Speaker of the Delaware House of Representatives
- In office January 8, 2013 – June 30, 2023
- Preceded by: Robert Gilligan
- Succeeded by: Valerie Longhurst

Majority Leader of the Delaware House of Representatives
- In office January 13, 2009 – January 8, 2013
- Preceded by: Richard C. Cathcart
- Succeeded by: Valerie Longhurst

Member of the Delaware House of Representatives from the 14th district
- In office November 6, 2002 – November 5, 2024
- Preceded by: Richard DiLiberto
- Succeeded by: Claire Snyder-Hall

Personal details
- Born: January 15, 1955 (age 71) Philadelphia, Pennsylvania, U.S.
- Party: Democratic
- Education: Delaware Technical Community College Wilmington University (BA)

= Peter Schwartzkopf =

American politician (born 1955)

Peter C. Schwartzkopf (born January 15, 1955) is an American politician and former Speaker of the Delaware House of Representatives.
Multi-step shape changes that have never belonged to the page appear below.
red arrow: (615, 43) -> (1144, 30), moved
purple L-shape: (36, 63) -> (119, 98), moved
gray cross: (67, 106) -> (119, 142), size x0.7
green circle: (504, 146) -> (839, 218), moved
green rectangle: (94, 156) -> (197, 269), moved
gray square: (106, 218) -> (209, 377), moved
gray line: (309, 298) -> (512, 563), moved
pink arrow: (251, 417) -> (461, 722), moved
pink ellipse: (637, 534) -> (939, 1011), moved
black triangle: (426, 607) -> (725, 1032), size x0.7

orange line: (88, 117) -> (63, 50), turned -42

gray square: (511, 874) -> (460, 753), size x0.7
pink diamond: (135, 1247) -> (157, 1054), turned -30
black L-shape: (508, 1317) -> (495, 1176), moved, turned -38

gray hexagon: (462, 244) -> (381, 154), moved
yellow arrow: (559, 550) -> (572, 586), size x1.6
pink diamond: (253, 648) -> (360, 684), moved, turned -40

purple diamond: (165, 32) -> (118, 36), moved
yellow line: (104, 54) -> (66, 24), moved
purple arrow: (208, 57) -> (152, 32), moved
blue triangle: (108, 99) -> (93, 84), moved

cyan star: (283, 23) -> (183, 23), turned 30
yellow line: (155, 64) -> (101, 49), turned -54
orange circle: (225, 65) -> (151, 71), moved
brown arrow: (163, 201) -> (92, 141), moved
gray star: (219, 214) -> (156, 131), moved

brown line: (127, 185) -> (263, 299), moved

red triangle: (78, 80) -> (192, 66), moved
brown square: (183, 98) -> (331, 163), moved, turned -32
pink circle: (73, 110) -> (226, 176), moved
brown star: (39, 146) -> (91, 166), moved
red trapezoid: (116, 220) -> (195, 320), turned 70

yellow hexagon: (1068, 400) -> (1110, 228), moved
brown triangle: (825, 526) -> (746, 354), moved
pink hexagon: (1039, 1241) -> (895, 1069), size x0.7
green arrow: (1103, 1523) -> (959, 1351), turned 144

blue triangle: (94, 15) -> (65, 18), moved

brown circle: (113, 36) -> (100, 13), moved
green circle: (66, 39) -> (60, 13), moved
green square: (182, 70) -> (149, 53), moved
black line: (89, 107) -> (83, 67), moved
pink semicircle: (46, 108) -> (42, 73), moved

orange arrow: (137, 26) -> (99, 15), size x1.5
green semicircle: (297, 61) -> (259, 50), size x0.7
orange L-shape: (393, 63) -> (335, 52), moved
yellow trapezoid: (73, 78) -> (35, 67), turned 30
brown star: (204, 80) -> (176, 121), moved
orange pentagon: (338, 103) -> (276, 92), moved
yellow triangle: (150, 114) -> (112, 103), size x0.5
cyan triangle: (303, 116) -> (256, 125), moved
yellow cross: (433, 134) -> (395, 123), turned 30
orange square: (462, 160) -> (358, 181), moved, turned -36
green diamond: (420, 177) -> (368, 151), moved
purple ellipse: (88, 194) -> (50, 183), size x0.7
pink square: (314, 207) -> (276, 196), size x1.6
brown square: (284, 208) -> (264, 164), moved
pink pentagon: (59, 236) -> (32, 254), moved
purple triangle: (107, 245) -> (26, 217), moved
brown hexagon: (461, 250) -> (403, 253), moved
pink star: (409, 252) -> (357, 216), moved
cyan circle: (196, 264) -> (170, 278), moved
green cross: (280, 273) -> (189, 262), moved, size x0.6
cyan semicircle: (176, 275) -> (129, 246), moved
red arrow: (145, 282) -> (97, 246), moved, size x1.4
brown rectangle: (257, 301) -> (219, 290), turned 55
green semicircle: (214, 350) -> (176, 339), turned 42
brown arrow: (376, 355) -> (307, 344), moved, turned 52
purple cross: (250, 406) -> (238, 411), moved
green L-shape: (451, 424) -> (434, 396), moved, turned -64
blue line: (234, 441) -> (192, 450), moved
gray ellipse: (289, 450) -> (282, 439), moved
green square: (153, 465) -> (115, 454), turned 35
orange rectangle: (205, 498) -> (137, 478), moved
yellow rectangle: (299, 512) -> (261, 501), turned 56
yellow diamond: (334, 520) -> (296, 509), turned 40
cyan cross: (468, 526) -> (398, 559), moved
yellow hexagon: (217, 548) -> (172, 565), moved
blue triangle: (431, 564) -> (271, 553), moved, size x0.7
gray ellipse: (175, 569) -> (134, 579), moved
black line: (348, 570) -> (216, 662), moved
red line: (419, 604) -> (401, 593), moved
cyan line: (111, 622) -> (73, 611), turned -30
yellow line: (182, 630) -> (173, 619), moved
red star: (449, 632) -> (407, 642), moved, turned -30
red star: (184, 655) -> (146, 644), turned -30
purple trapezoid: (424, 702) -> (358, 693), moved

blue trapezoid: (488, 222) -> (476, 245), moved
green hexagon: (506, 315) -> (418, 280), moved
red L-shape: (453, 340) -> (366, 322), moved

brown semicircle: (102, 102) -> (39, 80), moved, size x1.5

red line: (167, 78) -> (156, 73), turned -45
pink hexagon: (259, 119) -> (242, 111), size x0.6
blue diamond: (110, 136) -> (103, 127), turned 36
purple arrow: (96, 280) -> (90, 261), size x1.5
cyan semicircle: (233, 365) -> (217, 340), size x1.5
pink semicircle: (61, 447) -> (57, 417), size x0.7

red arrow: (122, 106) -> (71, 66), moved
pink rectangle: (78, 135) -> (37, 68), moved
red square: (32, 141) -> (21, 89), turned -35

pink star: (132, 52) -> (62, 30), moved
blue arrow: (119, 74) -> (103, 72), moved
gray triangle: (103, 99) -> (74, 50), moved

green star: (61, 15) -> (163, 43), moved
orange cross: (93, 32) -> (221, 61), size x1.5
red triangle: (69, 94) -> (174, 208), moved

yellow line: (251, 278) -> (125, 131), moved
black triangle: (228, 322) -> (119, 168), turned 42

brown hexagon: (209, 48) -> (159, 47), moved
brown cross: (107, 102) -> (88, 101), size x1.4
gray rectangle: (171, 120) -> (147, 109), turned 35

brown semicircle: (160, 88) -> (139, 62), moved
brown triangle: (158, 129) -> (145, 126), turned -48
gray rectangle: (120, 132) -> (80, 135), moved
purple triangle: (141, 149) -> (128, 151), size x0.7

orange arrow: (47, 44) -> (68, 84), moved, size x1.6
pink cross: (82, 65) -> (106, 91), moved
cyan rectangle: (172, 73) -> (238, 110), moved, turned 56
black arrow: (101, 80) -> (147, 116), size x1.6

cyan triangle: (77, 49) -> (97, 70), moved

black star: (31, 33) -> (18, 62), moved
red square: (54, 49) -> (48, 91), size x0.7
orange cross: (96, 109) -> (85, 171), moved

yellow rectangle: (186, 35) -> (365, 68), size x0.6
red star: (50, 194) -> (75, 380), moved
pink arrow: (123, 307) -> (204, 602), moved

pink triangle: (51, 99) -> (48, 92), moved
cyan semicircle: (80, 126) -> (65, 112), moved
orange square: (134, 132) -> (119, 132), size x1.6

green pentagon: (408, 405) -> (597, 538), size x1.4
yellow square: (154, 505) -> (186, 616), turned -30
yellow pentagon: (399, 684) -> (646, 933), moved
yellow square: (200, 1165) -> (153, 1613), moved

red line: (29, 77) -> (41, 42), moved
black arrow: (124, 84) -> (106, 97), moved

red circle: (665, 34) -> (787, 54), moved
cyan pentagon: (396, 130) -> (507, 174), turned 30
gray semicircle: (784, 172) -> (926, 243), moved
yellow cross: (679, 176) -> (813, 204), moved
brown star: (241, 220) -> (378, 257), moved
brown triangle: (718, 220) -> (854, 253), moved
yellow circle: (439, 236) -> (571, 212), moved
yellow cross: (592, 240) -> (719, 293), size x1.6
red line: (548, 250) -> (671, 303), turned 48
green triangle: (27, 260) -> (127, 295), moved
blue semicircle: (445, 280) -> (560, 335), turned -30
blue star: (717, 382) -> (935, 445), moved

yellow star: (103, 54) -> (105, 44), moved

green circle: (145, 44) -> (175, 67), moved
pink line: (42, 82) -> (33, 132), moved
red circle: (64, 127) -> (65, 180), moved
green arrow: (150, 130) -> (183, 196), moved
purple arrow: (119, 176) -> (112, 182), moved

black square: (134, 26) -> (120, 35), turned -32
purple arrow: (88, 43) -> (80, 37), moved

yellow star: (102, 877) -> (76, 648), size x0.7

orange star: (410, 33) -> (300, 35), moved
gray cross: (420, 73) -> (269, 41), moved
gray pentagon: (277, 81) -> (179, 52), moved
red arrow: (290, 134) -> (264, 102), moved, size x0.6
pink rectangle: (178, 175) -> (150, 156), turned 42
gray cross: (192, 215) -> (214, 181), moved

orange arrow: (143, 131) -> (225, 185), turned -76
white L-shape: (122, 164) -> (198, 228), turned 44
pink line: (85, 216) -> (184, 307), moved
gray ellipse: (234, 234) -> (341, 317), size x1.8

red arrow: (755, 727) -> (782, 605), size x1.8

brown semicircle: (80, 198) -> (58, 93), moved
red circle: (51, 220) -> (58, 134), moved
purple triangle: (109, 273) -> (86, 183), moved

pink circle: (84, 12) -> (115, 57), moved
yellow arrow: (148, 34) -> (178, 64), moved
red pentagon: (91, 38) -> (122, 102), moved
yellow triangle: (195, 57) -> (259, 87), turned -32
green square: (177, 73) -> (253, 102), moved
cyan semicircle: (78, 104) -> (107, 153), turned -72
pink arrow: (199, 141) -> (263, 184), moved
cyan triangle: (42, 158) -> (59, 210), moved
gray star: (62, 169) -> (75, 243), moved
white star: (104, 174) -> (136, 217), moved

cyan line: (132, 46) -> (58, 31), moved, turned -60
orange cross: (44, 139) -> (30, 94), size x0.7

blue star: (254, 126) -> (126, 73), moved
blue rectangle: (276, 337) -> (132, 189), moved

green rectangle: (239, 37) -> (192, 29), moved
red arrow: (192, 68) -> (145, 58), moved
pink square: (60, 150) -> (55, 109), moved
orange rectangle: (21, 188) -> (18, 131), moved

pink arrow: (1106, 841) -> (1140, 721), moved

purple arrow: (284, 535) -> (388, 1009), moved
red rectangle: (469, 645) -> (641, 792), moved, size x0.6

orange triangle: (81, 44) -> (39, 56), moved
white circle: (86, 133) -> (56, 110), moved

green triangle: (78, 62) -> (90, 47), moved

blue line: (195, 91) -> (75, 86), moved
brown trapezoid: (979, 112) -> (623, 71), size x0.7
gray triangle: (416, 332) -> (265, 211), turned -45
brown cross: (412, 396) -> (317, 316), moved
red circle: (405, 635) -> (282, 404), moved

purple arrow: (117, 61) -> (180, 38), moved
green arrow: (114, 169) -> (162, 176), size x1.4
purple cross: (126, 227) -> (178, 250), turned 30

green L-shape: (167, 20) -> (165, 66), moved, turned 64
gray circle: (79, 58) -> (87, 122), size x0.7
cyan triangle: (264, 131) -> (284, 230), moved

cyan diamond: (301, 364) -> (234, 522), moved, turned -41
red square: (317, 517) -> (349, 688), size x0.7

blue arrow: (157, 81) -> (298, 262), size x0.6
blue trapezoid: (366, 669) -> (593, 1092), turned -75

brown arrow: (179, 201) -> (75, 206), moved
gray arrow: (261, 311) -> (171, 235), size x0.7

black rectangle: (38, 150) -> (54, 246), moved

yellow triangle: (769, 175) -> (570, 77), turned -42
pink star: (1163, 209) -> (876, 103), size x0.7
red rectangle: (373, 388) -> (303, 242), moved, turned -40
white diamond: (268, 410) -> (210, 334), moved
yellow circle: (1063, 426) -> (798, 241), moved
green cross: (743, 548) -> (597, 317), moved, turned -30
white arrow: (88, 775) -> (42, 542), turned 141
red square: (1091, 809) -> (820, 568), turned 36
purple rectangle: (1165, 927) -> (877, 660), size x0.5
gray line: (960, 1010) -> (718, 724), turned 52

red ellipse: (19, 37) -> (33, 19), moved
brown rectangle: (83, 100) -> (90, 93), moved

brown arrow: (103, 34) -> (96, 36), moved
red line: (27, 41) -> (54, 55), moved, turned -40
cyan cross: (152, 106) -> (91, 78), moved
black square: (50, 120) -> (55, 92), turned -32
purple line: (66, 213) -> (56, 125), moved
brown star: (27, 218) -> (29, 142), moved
A member of the Democratic Party, he represented the 14th district from 2002 to 2024. His district covers Rehoboth Beach, Lewes, and Dewey Beach in Sussex County. Prior to his election to the House, he was a state police officer.

He served as Majority Leader of the House from 2009 to 2013 before being elected Speaker of the House in 2013. He stepped down from his role as speaker in June 2024 and was replaced by Valerie Longhurst.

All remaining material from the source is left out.